LWR Rolling Stock & Locomotives
Locomotives & Rolling Stock
G. Bagnall 0-6-0 Diesel Mechanical Shunter DL2 (Works No. 3151) was built at the company’s Stafford works in 1962. She arrived at Ludborough in Spring 2015 from the Appleby-Frodingham Railway Preservation Society based at Scunthorpe Steelworks.
RSH 7597 'Zebedee'
Built by Robert Stephenson & Hawthorns at Newcastle upon Tyne in 1949, 0-6-0 Tank Loco No. 7597 arrived at the Lincolnshire Wolds Railway in 2014 after spending a number of years at Peak Rail, Matlock. She gained the name ‘Zebedee’ because of the effect of the coil-spring suspension! 7597 has now been moved into the engine shed at Ludborough where she is being restored before to returning to traffic. The bottom end is now pretty much finished. New side rods bearings have been machined and the side rods fitted. The con rods have also been fitted and the bump stops set on the pistons. More painting has been done to the front running boards and the cylinder cladding is up to undercoat. Work has started on building the new tanks. All the steel has been cut and assembly has begun with the driver’s side tank. The hope is to get the tanks finished before the end of 2018 so work can start on the boiler
Fulstow No 2
This is a Peckett 0-4-0 [makers number 1749] built in 1928. She spent her working life at Cawdor Quarry, Matlock until withdrawal in 1970. She was restored by Peter Clark in the village of Fulstow in 1988 and was then sold to Great Northern Locomotives Ltd in 1997. ‘Fulstow’ has just had a ten-year overhaul and she re-entered traffic on 21st November 2010.
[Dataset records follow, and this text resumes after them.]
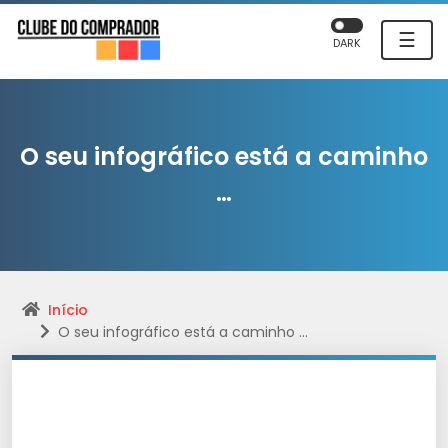
☰
DARK
O seu infográfico está a caminho
…
Início
O seu infográfico está a caminho …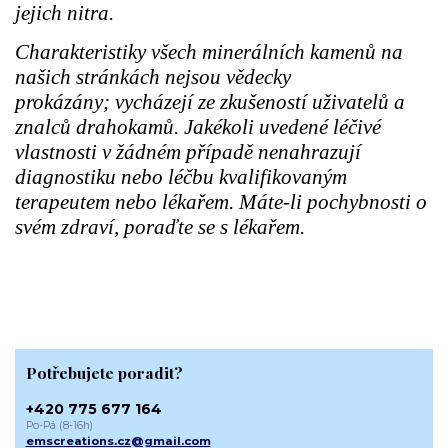
jejich nitra.
Charakteristiky všech minerálních kamenů na
našich stránkách nejsou vědecky
prokázány; vycházejí ze zkušeností uživatelů a
znalců drahokamů. Jakékoli uvedené léčivé
vlastnosti v žádném případě nenahrazují
diagnostiku nebo léčbu kvalifikovaným
terapeutem nebo lékařem. Máte-li pochybnosti o
svém zdraví, poraďte se s lékařem.
Potřebujete poradit?
+420 775 677 164
Po-Pá (8-16h)
emscreations.cz@gmail.com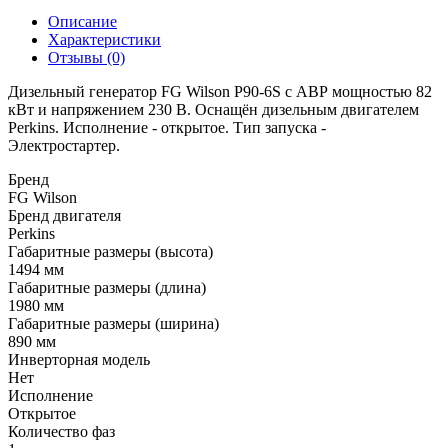
Описание
Характеристики
Отзывы (0)
Дизельный генератор FG Wilson P90-6S с АВР мощностью 82
кВт и напряжением 230 В. Оснащён дизельным двигателем
Perkins. Исполнение - открытое. Тип запуска -
Электростартер.
Бренд
FG Wilson
Бренд двигателя
Perkins
Габаритные размеры (высота)
1494 мм
Габаритные размеры (длина)
1980 мм
Габаритные размеры (ширина)
890 мм
Инверторная модель
Нет
Исполнение
Открытое
Количество фаз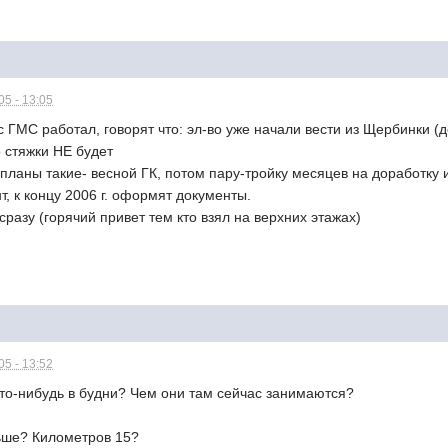
5 - 13:05
с ГМС работал, говорят что: эл-во уже начали вести из Щербинки (
о стяжки НЕ будет
 планы такие- весной ГК, потом пару-тройку месяцев на доработку
т, к концу 2006 г. оформят документы.
сразу (горячий привет тем кто взял на верхних этажах)
5 - 13:52
кто-нибудь в будни? Чем они там сейчас занимаются?
ьше? Километров 15?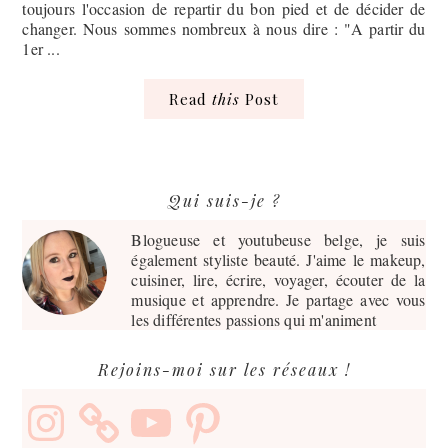
toujours l'occasion de repartir du bon pied et de décider de
changer. Nous sommes nombreux à nous dire : "A partir du
1er ...
Read
this
Post
Barre
Qui suis-je ?
latérale
principale
Blogueuse et youtubeuse belge, je suis
également styliste beauté. J'aime le makeup,
cuisiner, lire, écrire, voyager, écouter de la
musique et apprendre. Je partage avec vous
les différentes passions qui m'animent
Rejoins-moi sur les réseaux !
Instagram
YouTube
Pinterest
British Rail Class 08 Shunter D3167
British Rail Class 08 Shunter D3167 is owned by Lincoln City Council and spent most of its working life at Lincoln Central Station. For several years after withdrawal it stood on a plinth just outside Lincoln Station. Since coming to Ludborough it is now operational and regularly used for shunting stock and some passenger operations.
Ruston & Hornsby Shunters
Two were given to the Society by Conoco. A second shunter was also given at the same time but it was necessary to use spares from one to make the main one operational. These locomotives are now not in working order and sit in a siding awaiting repair.
This is a Peckett 0-4-0ST (makers number 1351) built in 1914. It spent much of its working life at Woolwich Arsenal and later at Wallsend Slipway, Northumberland. ‘Lion’ came to us in early 1998 after service at the Foxfield Railway in Staffordshire. She performed all our passenger duties until being taken out of traffic for a major overhaul. The frames have seen many more hours of paint and prep work and have now been glossed in Peckett’s ‘Indian Red’. New running boards have been fitted; the axle boxes are being worked on by a contractor and will be back for the end of November to allow for re-wheeling of the loco before the end of 2018.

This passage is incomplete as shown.